Sentiment Detector
A program that learns from a list of comments to determine if a test set of comments have a positive or negative connotation.
Languages: Python.

Overview
This Python program takes a list of comments (training set) and uses them to determine whether another set of comments (test set) are considered positive or negative comments. The program takes the training set and test set as arguments. These sets are both text files that contain comments and a value of 0 or 1, which determines whether the comment is positive or negative.

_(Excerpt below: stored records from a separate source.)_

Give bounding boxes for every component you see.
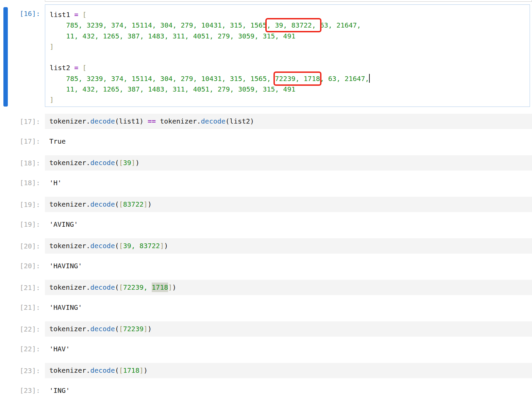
input-prompt[interactable]: [23]: bbox=[0, 363, 40, 378]
output-prompt[interactable]: [17]: bbox=[0, 136, 40, 146]
cell-list: [16]:list1 = [ 785, 3239, 374, 15114, 30… bbox=[0, 4, 532, 401]
code-line: list2 = [ bbox=[50, 63, 530, 73]
output-text: 'HAVING' bbox=[49, 260, 82, 271]
input-prompt[interactable]: [22]: bbox=[0, 321, 40, 337]
code-line: tokenizer.decode([72239, 1718]) bbox=[49, 282, 176, 293]
output-cell-20: [20]:'HAVING' bbox=[0, 260, 532, 271]
code-token: , 63, 21647, bbox=[320, 75, 369, 83]
code-token: ( bbox=[115, 366, 119, 374]
output-text: 'HAV' bbox=[49, 343, 70, 354]
code-token: = bbox=[74, 11, 78, 19]
code-token: tokenizer. bbox=[49, 117, 90, 125]
code-token: ] bbox=[144, 200, 148, 208]
code-token: ] bbox=[131, 159, 135, 167]
output-prompt[interactable]: [22]: bbox=[0, 343, 40, 354]
code-token: tokenizer. bbox=[156, 117, 201, 125]
code-editor[interactable]: list1 = [ 785, 3239, 374, 15114, 304, 27… bbox=[45, 4, 530, 107]
code-token: [ bbox=[119, 242, 123, 250]
output-text: 'HAVING' bbox=[49, 302, 82, 312]
code-editor[interactable]: tokenizer.decode([72239]) bbox=[45, 321, 532, 337]
code-cell-16: [16]:list1 = [ 785, 3239, 374, 15114, 30… bbox=[0, 4, 532, 107]
code-token: decode bbox=[90, 159, 115, 167]
code-token: decode bbox=[90, 325, 115, 333]
code-token: ] bbox=[50, 43, 54, 51]
code-line: ] bbox=[50, 95, 530, 105]
code-token: ( bbox=[115, 159, 119, 167]
code-token: ] bbox=[160, 242, 164, 250]
code-line: 785, 3239, 374, 15114, 304, 279, 10431, … bbox=[50, 74, 530, 84]
code-token: 72239, bbox=[123, 283, 152, 291]
output-prompt[interactable]: [19]: bbox=[0, 219, 40, 229]
code-token: list1 bbox=[50, 11, 74, 19]
code-editor[interactable]: tokenizer.decode([1718]) bbox=[45, 363, 532, 378]
input-prompt[interactable]: [20]: bbox=[0, 238, 40, 254]
code-cell-21: [21]:tokenizer.decode([72239, 1718]) bbox=[0, 280, 532, 295]
output-prompt[interactable]: [20]: bbox=[0, 260, 40, 271]
code-line: tokenizer.decode([72239]) bbox=[49, 324, 152, 334]
input-prompt[interactable]: [17]: bbox=[0, 114, 40, 129]
code-token: ] bbox=[50, 96, 54, 104]
code-line: tokenizer.decode(list1) == tokenizer.dec… bbox=[49, 116, 254, 127]
code-line: ] bbox=[50, 42, 530, 52]
code-token: ) bbox=[148, 200, 152, 208]
code-token: tokenizer. bbox=[49, 200, 90, 208]
code-line: tokenizer.decode([83722]) bbox=[49, 199, 152, 210]
code-token: 39 bbox=[123, 159, 131, 167]
red-annotation-box: 72239, 1718 bbox=[275, 73, 320, 84]
code-token: 785, 3239, 374, 15114, 304, 279, 10431, … bbox=[66, 75, 275, 83]
input-prompt[interactable]: [16]: bbox=[0, 4, 40, 107]
code-line: 11, 432, 1265, 387, 1483, 311, 4051, 279… bbox=[50, 84, 530, 95]
text-cursor bbox=[369, 74, 370, 83]
output-prompt[interactable]: [21]: bbox=[0, 302, 40, 312]
input-prompt[interactable]: [21]: bbox=[0, 280, 40, 295]
code-token: ) bbox=[144, 366, 148, 374]
code-token: ) bbox=[164, 242, 168, 250]
code-editor[interactable]: tokenizer.decode(list1) == tokenizer.dec… bbox=[45, 114, 532, 129]
code-editor[interactable]: tokenizer.decode([39, 83722]) bbox=[45, 238, 532, 254]
output-cell-17: [17]:True bbox=[0, 136, 532, 146]
code-token: 83722 bbox=[123, 200, 144, 208]
code-editor[interactable]: tokenizer.decode([72239, 1718]) bbox=[45, 280, 532, 295]
code-token: == bbox=[148, 117, 156, 125]
code-token: list2 bbox=[50, 64, 74, 72]
code-line: 785, 3239, 374, 15114, 304, 279, 10431, … bbox=[50, 20, 530, 31]
output-cell-18: [18]:'H' bbox=[0, 177, 532, 188]
output-cell-19: [19]:'AVING' bbox=[0, 219, 532, 229]
code-token: tokenizer. bbox=[49, 325, 90, 333]
code-token: tokenizer. bbox=[49, 242, 90, 250]
code-token: decode bbox=[90, 200, 115, 208]
code-line: tokenizer.decode([39]) bbox=[49, 158, 139, 168]
output-prompt[interactable]: [23]: bbox=[0, 385, 40, 396]
code-token: ] bbox=[139, 366, 144, 374]
output-prompt[interactable]: [18]: bbox=[0, 177, 40, 188]
code-token: [ bbox=[82, 64, 86, 72]
highlighted-token: 1718 bbox=[152, 283, 168, 292]
code-line: tokenizer.decode([39, 83722]) bbox=[49, 241, 168, 251]
notebook-panel: [16]:list1 = [ 785, 3239, 374, 15114, 30… bbox=[0, 0, 532, 401]
output-cell-22: [22]:'HAV' bbox=[0, 343, 532, 354]
code-token: ) bbox=[148, 325, 152, 333]
code-token: 785, 3239, 374, 15114, 304, 279, 10431, … bbox=[66, 21, 267, 29]
input-prompt[interactable]: [19]: bbox=[0, 197, 40, 212]
code-token: tokenizer. bbox=[49, 283, 90, 291]
code-editor[interactable]: tokenizer.decode([39]) bbox=[45, 155, 532, 171]
code-token: [ bbox=[119, 283, 123, 291]
code-token: [ bbox=[119, 200, 123, 208]
output-text: 'AVING' bbox=[49, 219, 78, 229]
output-text: 'ING' bbox=[49, 385, 70, 396]
input-prompt[interactable]: [18]: bbox=[0, 155, 40, 171]
code-token bbox=[50, 85, 66, 93]
code-editor[interactable]: tokenizer.decode([83722]) bbox=[45, 197, 532, 212]
code-token: tokenizer. bbox=[49, 159, 90, 167]
code-token: ( bbox=[115, 242, 119, 250]
red-annotation-box: , 39, 83722, bbox=[267, 19, 320, 31]
code-line: list1 = [ bbox=[50, 10, 530, 20]
code-token: 72239 bbox=[123, 325, 144, 333]
code-token: ( bbox=[115, 200, 119, 208]
code-token: decode bbox=[201, 117, 226, 125]
code-token: ( bbox=[115, 283, 119, 291]
output-cell-21: [21]:'HAVING' bbox=[0, 302, 532, 312]
code-line: tokenizer.decode([1718]) bbox=[49, 365, 148, 376]
code-token bbox=[78, 64, 82, 72]
code-token: ] bbox=[168, 283, 172, 291]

The program then learns from the training set and uses that knowledge to make its best guess at which comments are positive or negative in the test set.
How Does It Work?
The program takes the training set and creates a vocabulary, or a list of words that it has learned from the training set.
Once it has created a vocabulary, the program will use the classifier find probabilities for all words in the vocabulary.
These probabilities include the number of times a word from the vocabulary is used or not used in the test set the probability of a word appearing or not appearing in a positive review and the probability of a word appearing or not appearing in a negative comment.
Finally, it uses these probabilities to decide whether the comments in the test set are positive or negative.
How to Compile and Use
- To compile, enter this into the command line: chmod +x sentiment.py
-
To start the program, enter this into the command line: ./sentiment.py "training data file" "test data file"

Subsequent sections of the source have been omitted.